- Records for the exercise -

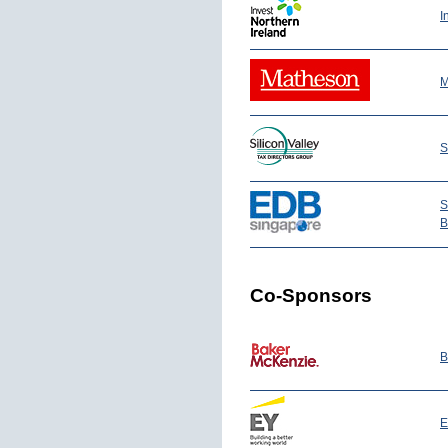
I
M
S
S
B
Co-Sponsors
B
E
---
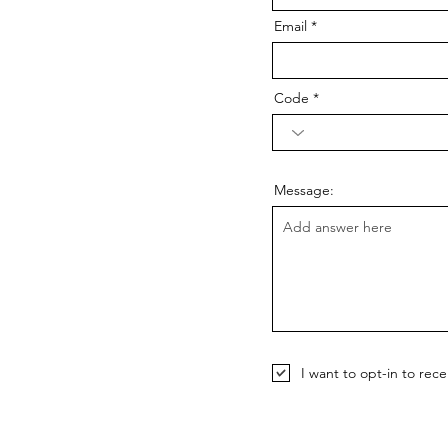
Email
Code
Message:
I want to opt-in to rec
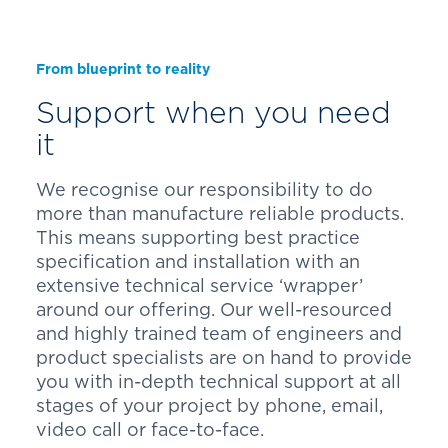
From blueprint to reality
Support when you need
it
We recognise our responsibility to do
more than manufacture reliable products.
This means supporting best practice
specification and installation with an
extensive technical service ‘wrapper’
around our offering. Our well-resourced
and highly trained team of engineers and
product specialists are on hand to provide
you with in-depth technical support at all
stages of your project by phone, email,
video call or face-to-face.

- What is required -
Figure out how many lines of the material include the string "technical", and reply with only that figure.

- Result -
2